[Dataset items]
*****

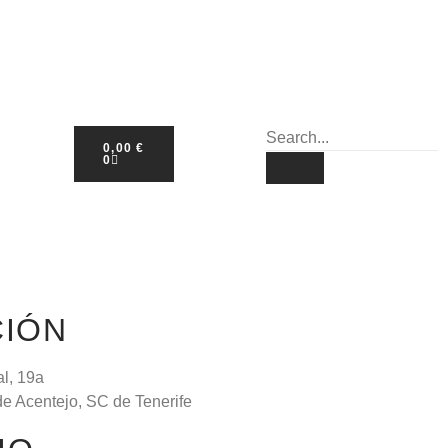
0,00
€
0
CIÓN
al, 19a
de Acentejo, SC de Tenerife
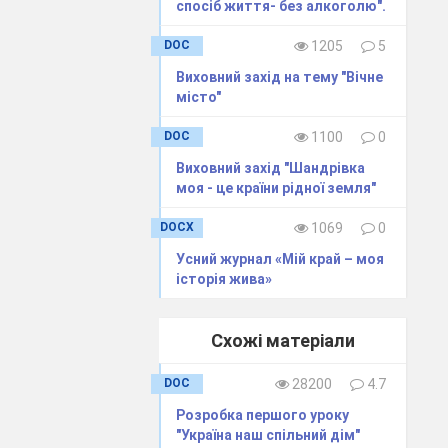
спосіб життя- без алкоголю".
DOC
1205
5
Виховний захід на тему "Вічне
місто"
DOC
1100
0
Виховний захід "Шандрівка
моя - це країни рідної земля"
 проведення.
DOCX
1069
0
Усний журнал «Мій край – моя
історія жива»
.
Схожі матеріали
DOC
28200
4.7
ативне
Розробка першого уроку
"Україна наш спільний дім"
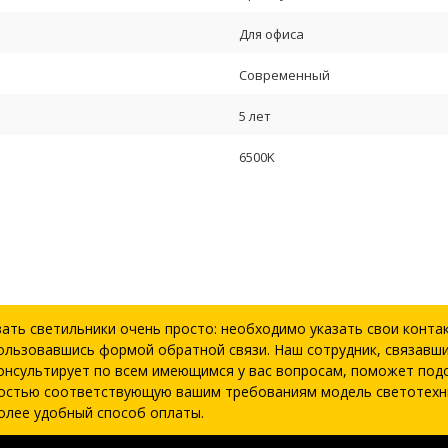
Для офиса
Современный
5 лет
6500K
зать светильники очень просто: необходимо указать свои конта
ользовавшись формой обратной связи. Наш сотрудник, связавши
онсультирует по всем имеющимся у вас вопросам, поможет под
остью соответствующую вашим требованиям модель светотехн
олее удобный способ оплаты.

*****

Task statement ▸ Across the records above, count the lines holding "захід" and reply with that number alone.

Answer to this problem ▸ 2